▼▼▼
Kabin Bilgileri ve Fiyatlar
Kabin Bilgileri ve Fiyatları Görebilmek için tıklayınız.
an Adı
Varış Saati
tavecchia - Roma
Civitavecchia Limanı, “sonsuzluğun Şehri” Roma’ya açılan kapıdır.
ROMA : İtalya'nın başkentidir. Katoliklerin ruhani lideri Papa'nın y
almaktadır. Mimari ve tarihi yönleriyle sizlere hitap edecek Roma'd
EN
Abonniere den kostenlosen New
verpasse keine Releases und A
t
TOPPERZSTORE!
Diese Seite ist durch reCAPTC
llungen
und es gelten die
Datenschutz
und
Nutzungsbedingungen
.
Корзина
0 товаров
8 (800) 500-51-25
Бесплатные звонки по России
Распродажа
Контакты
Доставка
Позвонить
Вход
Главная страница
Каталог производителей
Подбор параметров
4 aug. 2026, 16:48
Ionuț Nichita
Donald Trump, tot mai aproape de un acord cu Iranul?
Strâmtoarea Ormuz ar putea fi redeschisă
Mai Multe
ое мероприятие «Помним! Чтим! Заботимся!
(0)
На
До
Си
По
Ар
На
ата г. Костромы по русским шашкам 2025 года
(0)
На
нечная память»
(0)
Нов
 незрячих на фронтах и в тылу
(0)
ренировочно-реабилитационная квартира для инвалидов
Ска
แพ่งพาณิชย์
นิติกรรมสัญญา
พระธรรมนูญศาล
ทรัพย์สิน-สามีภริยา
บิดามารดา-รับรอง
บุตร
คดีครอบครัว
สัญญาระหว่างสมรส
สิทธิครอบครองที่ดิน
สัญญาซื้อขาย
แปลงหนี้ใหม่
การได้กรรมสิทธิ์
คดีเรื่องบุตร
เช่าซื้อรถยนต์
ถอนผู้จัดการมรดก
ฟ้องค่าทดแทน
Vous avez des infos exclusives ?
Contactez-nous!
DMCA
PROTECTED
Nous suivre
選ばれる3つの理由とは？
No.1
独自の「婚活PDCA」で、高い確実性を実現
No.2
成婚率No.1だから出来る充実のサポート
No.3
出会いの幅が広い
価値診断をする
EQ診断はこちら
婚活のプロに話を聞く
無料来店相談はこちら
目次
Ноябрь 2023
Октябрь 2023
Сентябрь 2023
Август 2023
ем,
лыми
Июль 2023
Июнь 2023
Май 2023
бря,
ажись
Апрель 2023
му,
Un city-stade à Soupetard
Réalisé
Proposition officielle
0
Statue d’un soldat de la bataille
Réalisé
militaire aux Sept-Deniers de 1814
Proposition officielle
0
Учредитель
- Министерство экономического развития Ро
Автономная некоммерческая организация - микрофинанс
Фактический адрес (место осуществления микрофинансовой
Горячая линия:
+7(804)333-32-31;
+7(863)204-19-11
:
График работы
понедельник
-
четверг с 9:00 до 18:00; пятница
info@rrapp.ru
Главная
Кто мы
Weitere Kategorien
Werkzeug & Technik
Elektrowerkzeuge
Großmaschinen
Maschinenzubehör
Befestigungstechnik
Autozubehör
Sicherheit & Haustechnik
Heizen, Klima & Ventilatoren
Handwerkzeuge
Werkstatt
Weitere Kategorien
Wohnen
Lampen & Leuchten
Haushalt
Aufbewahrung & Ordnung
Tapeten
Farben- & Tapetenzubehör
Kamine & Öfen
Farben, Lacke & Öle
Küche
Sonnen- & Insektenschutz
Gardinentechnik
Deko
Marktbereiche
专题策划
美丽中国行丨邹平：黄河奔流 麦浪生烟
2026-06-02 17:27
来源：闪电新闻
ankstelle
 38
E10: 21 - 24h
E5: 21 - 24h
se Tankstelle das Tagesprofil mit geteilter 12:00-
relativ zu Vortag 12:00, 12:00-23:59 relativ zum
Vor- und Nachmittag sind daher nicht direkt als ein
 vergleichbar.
▲▲▲
**WHAT YOU ARE ASKED TO DO**. Repeat all of the records, letter for letter.

**WRITTEN SOLUTION**.
Kabin Bilgileri ve Fiyatlar
Kabin Bilgileri ve Fiyatları Görebilmek için tıklayınız.
an Adı
Varış Saati
tavecchia - Roma
Civitavecchia Limanı, “sonsuzluğun Şehri” Roma’ya açılan kapıdır.
ROMA : İtalya'nın başkentidir. Katoliklerin ruhani lideri Papa'nın y
almaktadır. Mimari ve tarihi yönleriyle sizlere hitap edecek Roma'd
EN
Abonniere den kostenlosen New
verpasse keine Releases und A
t
TOPPERZSTORE!
Diese Seite ist durch reCAPTC
llungen
und es gelten die
Datenschutz
und
Nutzungsbedingungen
.
Корзина
0 товаров
8 (800) 500-51-25
Бесплатные звонки по России
Распродажа
Контакты
Доставка
Позвонить
Вход
Главная страница
Каталог производителей
Подбор параметров
4 aug. 2026, 16:48
Ionuț Nichita
Donald Trump, tot mai aproape de un acord cu Iranul?
Strâmtoarea Ormuz ar putea fi redeschisă
Mai Multe
ое мероприятие «Помним! Чтим! Заботимся!
(0)
На
До
Си
По
Ар
На
ата г. Костромы по русским шашкам 2025 года
(0)
На
нечная память»
(0)
Нов
 незрячих на фронтах и в тылу
(0)
ренировочно-реабилитационная квартира для инвалидов
Ска
แพ่งพาณิชย์
นิติกรรมสัญญา
พระธรรมนูญศาล
ทรัพย์สิน-สามีภริยา
บิดามารดา-รับรอง
บุตร
คดีครอบครัว
สัญญาระหว่างสมรส
สิทธิครอบครองที่ดิน
สัญญาซื้อขาย
แปลงหนี้ใหม่
การได้กรรมสิทธิ์
คดีเรื่องบุตร
เช่าซื้อรถยนต์
ถอนผู้จัดการมรดก
ฟ้องค่าทดแทน
Vous avez des infos exclusives ?
Contactez-nous!
DMCA
PROTECTED
Nous suivre
選ばれる3つの理由とは？
No.1
独自の「婚活PDCA」で、高い確実性を実現
No.2
成婚率No.1だから出来る充実のサポート
No.3
出会いの幅が広い
価値診断をする
EQ診断はこちら
婚活のプロに話を聞く
無料来店相談はこちら
目次
Ноябрь 2023
Октябрь 2023
Сентябрь 2023
Август 2023
ем,
лыми
Июль 2023
Июнь 2023
Май 2023
бря,
ажись
Апрель 2023
му,
Un city-stade à Soupetard
Réalisé
Proposition officielle
0
Statue d’un soldat de la bataille
Réalisé
militaire aux Sept-Deniers de 1814
Proposition officielle
0
Учредитель
- Министерство экономического развития Ро
Автономная некоммерческая организация - микрофинанс
Фактический адрес (место осуществления микрофинансовой
Горячая линия:
+7(804)333-32-31;
+7(863)204-19-11
:
График работы
понедельник
-
четверг с 9:00 до 18:00; пятница
info@rrapp.ru
Главная
Кто мы
Weitere Kategorien
Werkzeug & Technik
Elektrowerkzeuge
Großmaschinen
Maschinenzubehör
Befestigungstechnik
Autozubehör
Sicherheit & Haustechnik
Heizen, Klima & Ventilatoren
Handwerkzeuge
Werkstatt
Weitere Kategorien
Wohnen
Lampen & Leuchten
Haushalt
Aufbewahrung & Ordnung
Tapeten
Farben- & Tapetenzubehör
Kamine & Öfen
Farben, Lacke & Öle
Küche
Sonnen- & Insektenschutz
Gardinentechnik
Deko
Marktbereiche
专题策划
美丽中国行丨邹平：黄河奔流 麦浪生烟
2026-06-02 17:27
来源：闪电新闻
ankstelle
 38
E10: 21 - 24h
E5: 21 - 24h
se Tankstelle das Tagesprofil mit geteilter 12:00-
relativ zu Vortag 12:00, 12:00-23:59 relativ zum
Vor- und Nachmittag sind daher nicht direkt als ein
 vergleichbar.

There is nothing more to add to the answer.